With to an additional investment of $295 million, Mission Mercal will reach 15 million Venezuelans by the end of the year, up from 10 million now. 1,000 soup kitchens were inaugurated yesterday, bringing the total to over 5,000 and expanding the network’s capacity to provide over 900,000 poor with free food every day.

Venezuela’s President Chavez announcing the expansion of Mission Mercal during his weekly telelvision program Alo Presidente.
Credit: VTV

Caracas, Venezuela, June 27, 2005—Yesterday, during his weekly television program Aló Presidente, Venezuela’s President Hugo Chávez announced the second stage of the Mission Mercal with the approval of an addition $295 million. This money is designated towards expanding the network to provide 60 percent of the population, or roughly 15 million Venezuelans, with high quality basic food staples at up to a 50 percent discount by the end of the year. Chávez also inaugurated another 1,000 food houses (casas de alimentación), or soup kitchens, that are expected to be up and running by the mid July.

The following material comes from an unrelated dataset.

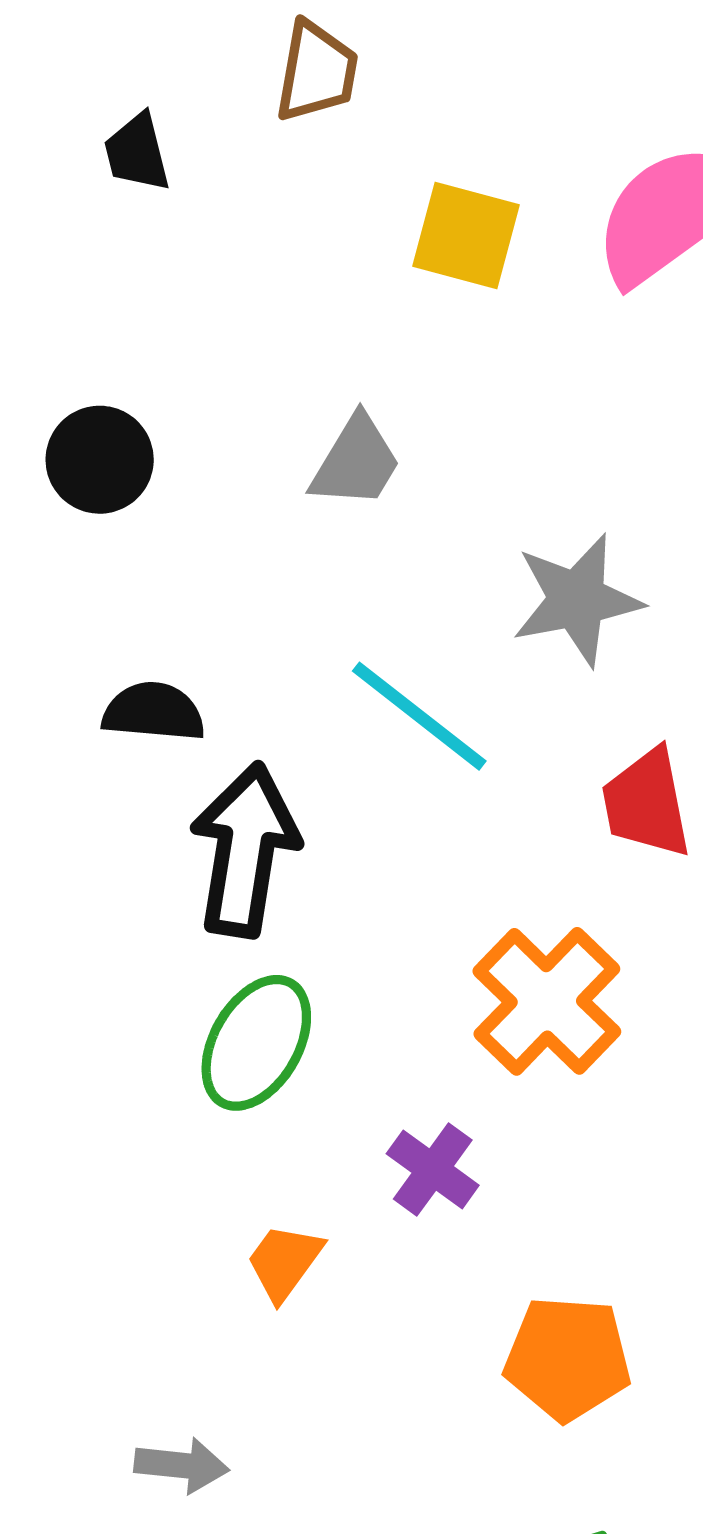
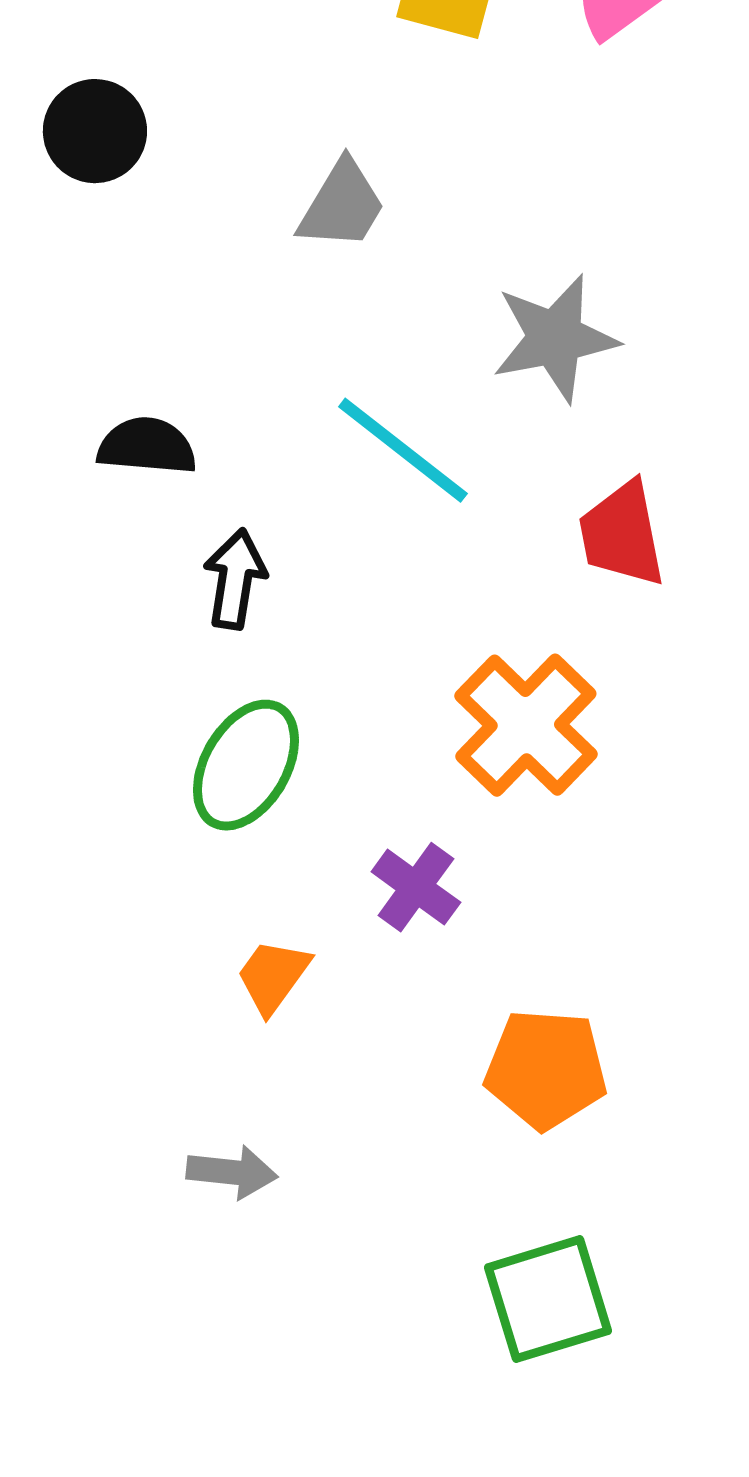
black circle: (100, 460) -> (95, 131), moved
black arrow: (245, 850) -> (235, 579), size x0.6
gray arrow: (182, 1465) -> (232, 1172), moved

Mercal is the largest storage, distribution and wholesale food stuffs network in Venezuela’s history.  Dating back to April, 2003, Mercal was one of the programs created by the Chavez government to counter the country’s massive dependency on imported food products.  Currently the Mercal network consists of 14,000 stores and supplies 10 million Venezuelans with government subsidized food.

Using Victor Hugo’s novel Les Misérables as a point of reference for the socio-economic divisions in a capitalist society, Chávez, alongside the Minister of Alimentation, General Rafael Oropeza and the Governor of the state of Falcón, Jesús Montilla, emphasized the importance of guaranteeing Venezuela’s food sovereignty as well as the meeting the basic necessities of the Venezuelan people. “It is a bridge towards life,” Chávez declared, adding that “this is socialism; capitalism is the kingdom of inequality, and in our country equality must be for everyone.”

Additionally, Chávez inaugurated 1,000 food houses and announced that they will open their doors by July 15th.  A food house, basically the equivalent of a US soup kitchen, targets groups such as senior citizens, pregnant women, and disabled persons, living in the most destitute conditions and provides them with a free lunch and an afternoon snack.  Combined, these two meals contain 79 percent of a person’s daily caloric needs.

Currently, there are 4,052 food houses that serve 600,000 people. With the opening of the 1,000 additional food houses, over 900,000 people will be served. It is expected that yet another 1,000 food houses will be opened within the next month, bringing the total to over 6,000.

“Who can study, play, write or take up arms to defend the fatherland if they are hungry?” Chávez asked while visiting one of the food houses.

The Alimentation Ministry also announced that monthly scholarships of $83.70 will be turned in to all of the helpers of the food houses so that they construct recreation spaces for senior citizens around the food houses, which will become the new axis of community interaction.

Citgo Funds Mercal

Chavez explained that the expansion of Mission Mercal was possible due to profits obtained from Citgo, the refining and gas station chain Venezuela owns in the U.S. In 2004 Citgo provided $445 million in dividends to its parent company, the state-owned oil company PDVSA. This money was turned over directly to PDVSA’s social fund, which is being used to fund the Mercal expansion.

“This company [Citgo] never provided dividends to Venezuela. 14,000 gas stations and eight refineries and the profits that this company had since [Venezuela] bought it have remained in the U.S.,” said Chavez during his television program. “Now we decide what to do with the profits,” he added.